Langkah untuk menjaga integritas
profesi hakim, maka perilaku hakim dibingkai dengan kode etik hakim, yang
menjadi acuan dan pedoman perilaku hakim dalam memeriksa, mengadili, dan
memutus perkara-perkara yang diajukan kepadanya. Oleh karena itu keberadaan
kode etik hakim sebagai pedoman perilaku hakim sangat penting dan mutlak keberadaannya.
Berkaitan dengan etika hakim, secara umum Majelis Permusyawaratan Rakyat (MPR)
telah menetapkan etika dalam kehidupan berbangsa dan bernegara yang berlaku
bagi seluruh bangsa Indonesia. Hal ini tertuang di dalam Ketetapan MPR Nomor
VI/MPR/2001 tentang Etika Kehidupan Berbangsa, yang sampai saat ini ketetapan
MPR tersebut masih berlaku
(Kaelan & Proses
Reformasi, 2010).
Etika kehidupan berbangsa
bertujuan untuk membantu memberikan penyadaran tentang arti penting tegaknya
etika dan moral dalam kehidupan bermasyarakat, berbangsa, dan bernegara. Dalam
etika terkandung prinsip-prinsip dasar pembenaran dalam hubungan dengan tingkah
laku manusia, dan dapat digunakan untuk memberikan predikat seorang hakim
disebut susila atau bijak dan juga sebaliknya menjadi tidak susila atau tidak
bijak (Kaelan & Proses Reformasi, 2010).
Hakim sebagai pelaksana badan
peradilan sebenarnya telah memiliki mekanisme pengawasan internal dengan tugas
mengawasi hakim agar tidak melanggar kode etik yang telah ada.
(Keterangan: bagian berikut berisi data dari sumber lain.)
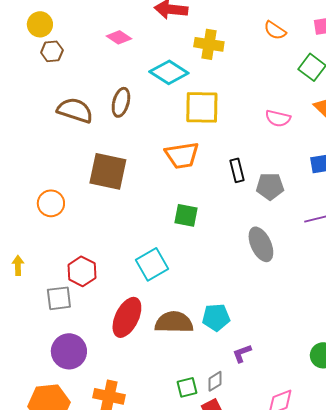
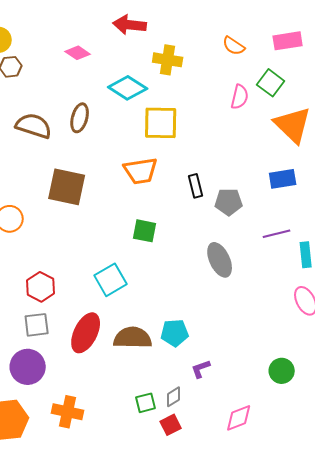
pink semicircle: (278, 118) -> (240, 97), moved, turned -90
gray square: (59, 298) -> (37, 325), moved

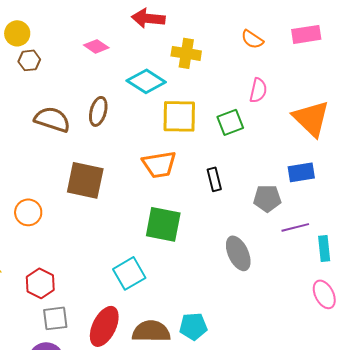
green square: (271, 83) -> (230, 122), moved, turned 32
gray pentagon: (229, 202) -> (267, 198), moved
green square: (145, 231) -> (163, 224), size x1.5
red hexagon: (41, 287) -> (40, 283), moved

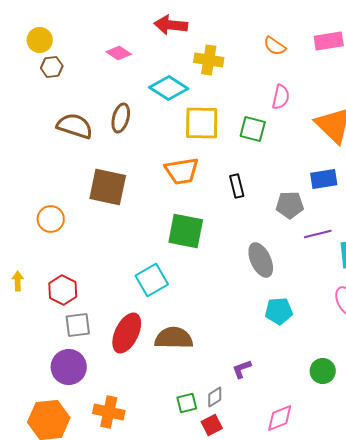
green square: (230, 122) -> (253, 129), turned 36
cyan pentagon: (193, 326) -> (279, 311), moved

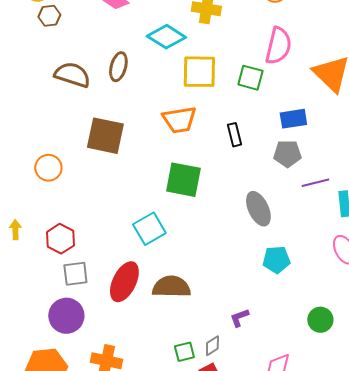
pink semicircle: (281, 97) -> (278, 46), size x1.5
blue rectangle: (324, 179) -> (293, 119), moved

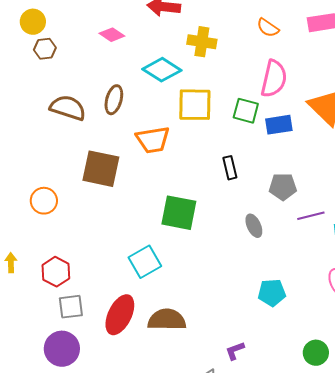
blue rectangle: (293, 119) -> (279, 125), moved
orange trapezoid: (179, 120) -> (153, 140), moved
gray ellipse: (258, 209) -> (254, 226), moved, size x0.7

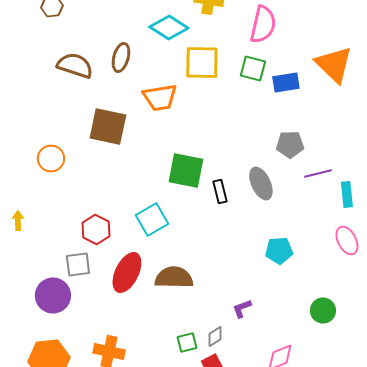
pink semicircle: (274, 79) -> (263, 24), moved
black rectangle: (230, 168) -> (220, 192), moved
gray ellipse: (254, 226) -> (261, 184), size x1.4
red hexagon: (56, 272) -> (96, 230), moved
purple circle: (62, 349) -> (53, 296), moved

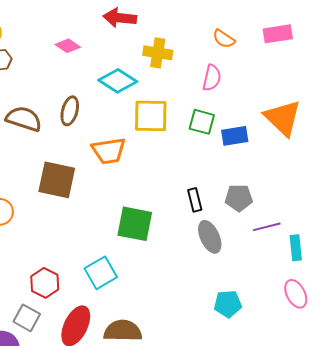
pink semicircle: (263, 24) -> (212, 78), size x0.7
black rectangle: (220, 192) -> (195, 200), moved
gray square: (78, 264) -> (27, 318), turned 36

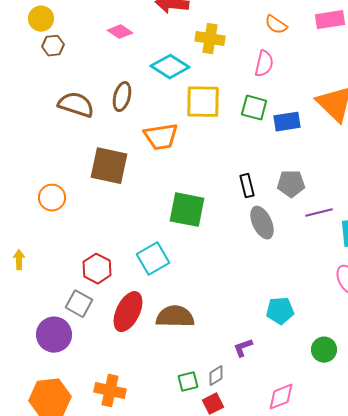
cyan pentagon: (228, 304) -> (280, 311), moved

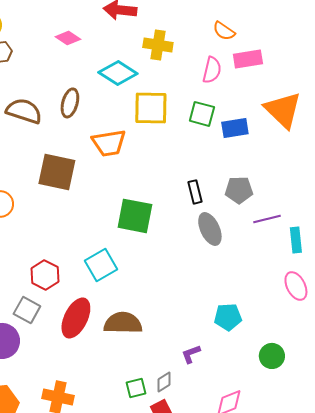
pink rectangle: (330, 20) -> (248, 59), moved

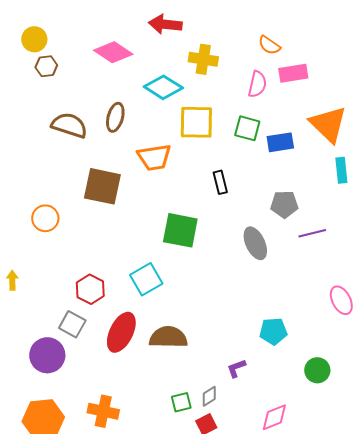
pink diamond: (68, 38) -> (113, 52), size x1.5
black rectangle: (195, 192) -> (220, 182), moved
cyan rectangle: (296, 240) -> (341, 170), moved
Namun sebagai
norma etik tentunya berfungsi sama dengan norma-norma yang lain, kecenderungan
dilanggar sangat mungkin terjadi. Sehubungan dengan itu, seharusnya Mahkamah
Konstitusi sebagai lembaga pengawal konstitusi dan penafsir konstitusi diawasi
oleh pengawas eksternal yang memiliki kesetaraan kewenangan, dan memiliki
kesetaraan wibawa, serta kesetaraan kedudukan agar pengawasan dapat dilakukan
secara efektif. Urgensi kehadiran lembaga pengawas eksternal yang dilakukan
oleh lembaga pengawas yang bersifat mandiri atau independen terhadap hakim
menjadi kebutuhan yang cukup mendesak dalam menegakkan hukum dan keadilan.
Komisi Yudisial dari sudut pandang
yuridis, mempunyai wewenang untuk mengawasi semua hakim mempunyai dasar yang
kuat dan tidak salah
(Nasution, 2022). Pasal 24B UUD NRI Tahun 1945 memberikan landasan hukum
yang kuat bagi reformasi bidang hukum yakni memberikan kewenangan kepada Komisi
Yudisial yang fungsinya berkaitan dengan kekuasaan kehakiman. Selanjutnya
sebagai pelaksanaan dari Pasal 24B ayat (4) UUD NRI Tahun 1945 kemudian disusunlah
Undang-Undang Nomor 22 Tahun 2004 tentang Komisi Yudisial (Indriati, 2007).
Dasar pertimbangan tersebut merupakan
konsekuensi dianutnya negara hukum, sebagaimana terdapat dalam Pasal 1 ayat (3)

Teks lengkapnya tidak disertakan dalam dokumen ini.